→ EXERCISE REQUIREMENTS:
Exact retyping of the data: please keep every word and drop each picture.

→ INPUT MATERIAL:
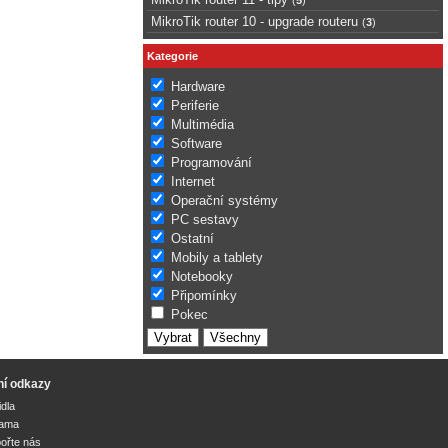
MikroTik router 10 - upgrade routeru
(
3
)
Kategorie
Hardware
Periferie
Multimédia
Software
Programování
Internet
Operační systémy
PC sestavy
Ostatní
Mobily a tablety
Notebooky
Připomínky
Pokec
ní odkazy
idla
lama
ořte nás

→ RESPONSE:
MikroTik router 10 - upgrade routeru
(
3
)
Kategorie
Hardware
Periferie
Multimédia
Software
Programování
Internet
Operační systémy
PC sestavy
Ostatní
Mobily a tablety
Notebooky
Připomínky
Pokec
ní odkazy
idla
lama
ořte nás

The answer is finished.